-- Provided records follows --

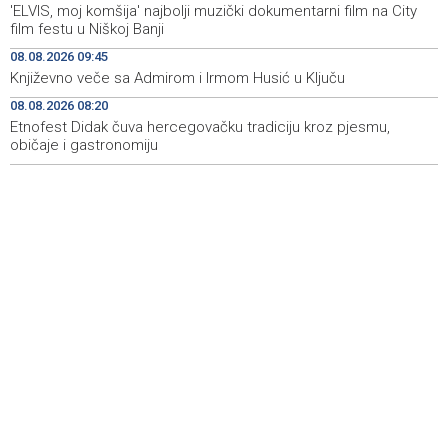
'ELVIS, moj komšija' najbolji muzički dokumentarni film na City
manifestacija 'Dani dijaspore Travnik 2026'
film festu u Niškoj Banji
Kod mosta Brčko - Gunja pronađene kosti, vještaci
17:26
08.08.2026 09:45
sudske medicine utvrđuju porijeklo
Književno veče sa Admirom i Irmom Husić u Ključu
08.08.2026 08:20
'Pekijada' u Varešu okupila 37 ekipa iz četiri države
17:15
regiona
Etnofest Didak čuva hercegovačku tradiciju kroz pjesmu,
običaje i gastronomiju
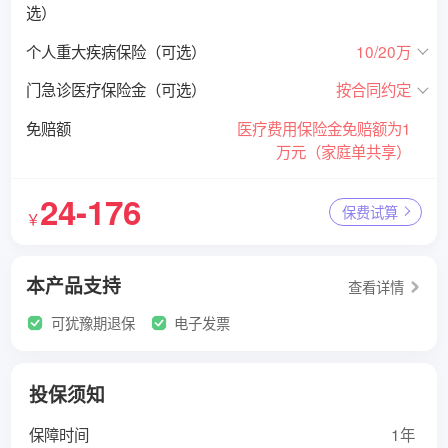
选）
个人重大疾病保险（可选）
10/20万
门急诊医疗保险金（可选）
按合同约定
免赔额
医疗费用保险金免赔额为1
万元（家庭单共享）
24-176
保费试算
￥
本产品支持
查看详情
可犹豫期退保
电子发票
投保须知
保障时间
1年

-- Provided records concluded --

*Requirement:* Once you have returned the line containing "Etnofest Didak čuva", stop; begin at the first line of the material, keep each line exact, and skip the pictures.

*Response to this task:*
'ELVIS, moj komšija' najbolji muzički dokumentarni film na City
manifestacija 'Dani dijaspore Travnik 2026'
film festu u Niškoj Banji
Kod mosta Brčko - Gunja pronađene kosti, vještaci
17:26
08.08.2026 09:45
sudske medicine utvrđuju porijeklo
Književno veče sa Admirom i Irmom Husić u Ključu
08.08.2026 08:20
'Pekijada' u Varešu okupila 37 ekipa iz četiri države
17:15
regiona
Etnofest Didak čuva hercegovačku tradiciju kroz pjesmu,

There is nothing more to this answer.